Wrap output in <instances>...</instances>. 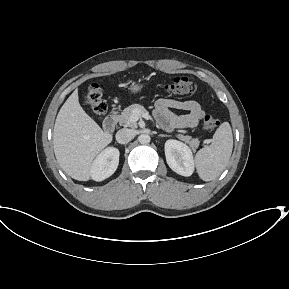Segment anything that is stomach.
<instances>
[{
    "label": "stomach",
    "mask_w": 289,
    "mask_h": 289,
    "mask_svg": "<svg viewBox=\"0 0 289 289\" xmlns=\"http://www.w3.org/2000/svg\"><path fill=\"white\" fill-rule=\"evenodd\" d=\"M142 88L143 84H141L140 82H132V84L129 86V91L131 93H138L142 90Z\"/></svg>",
    "instance_id": "0dacf381"
}]
</instances>
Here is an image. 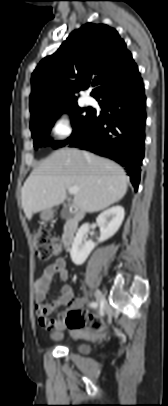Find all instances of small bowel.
Returning a JSON list of instances; mask_svg holds the SVG:
<instances>
[{"instance_id":"small-bowel-1","label":"small bowel","mask_w":168,"mask_h":406,"mask_svg":"<svg viewBox=\"0 0 168 406\" xmlns=\"http://www.w3.org/2000/svg\"><path fill=\"white\" fill-rule=\"evenodd\" d=\"M56 275H58L59 279L63 282H66L69 278L64 258H58L47 266L35 282L34 294L40 325L46 330L50 331L52 336L55 338H59L63 330L66 328H68L73 335H94L95 337L100 338V334L91 331L84 326L73 327L68 325L66 323V316L68 312H59L52 319H47L44 317V314L50 313L56 307L63 305L68 306L70 311H78V309L81 308L86 301L84 297H74L72 288L65 284L61 290V297L53 305L41 308L40 305L45 301L51 282Z\"/></svg>"}]
</instances>
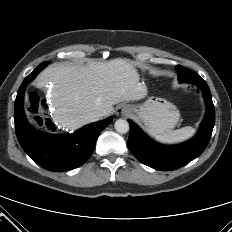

◆ ◆ ◆

→ Work request: Copy all lines from the material that contain "path".

→ Response to the task:
    "mask_svg": "<svg viewBox=\"0 0 289 289\" xmlns=\"http://www.w3.org/2000/svg\"><path fill=\"white\" fill-rule=\"evenodd\" d=\"M142 88L143 84H141L140 82H132V84L129 86V91L131 93H138L142 90Z\"/></svg>",
[{"instance_id":"small-bowel-1","label":"small bowel","mask_w":168,"mask_h":406,"mask_svg":"<svg viewBox=\"0 0 168 406\" xmlns=\"http://www.w3.org/2000/svg\"><path fill=\"white\" fill-rule=\"evenodd\" d=\"M56 275H58L59 279L63 282H66L69 278L64 258H58L47 266L35 282L34 294L40 325L46 330L50 331L52 336L55 338H59L63 330L66 328H68L73 335H94L95 337L100 338V334L91 331L84 326L73 327L68 325L66 323V316L68 312H59L52 319H47L44 317V314L50 313L56 307L63 305L68 306L70 311H78V309L81 308L86 301L84 297H74L72 288L65 284L61 290V297L53 305L41 308L40 305L45 301L51 282Z\"/></svg>"}]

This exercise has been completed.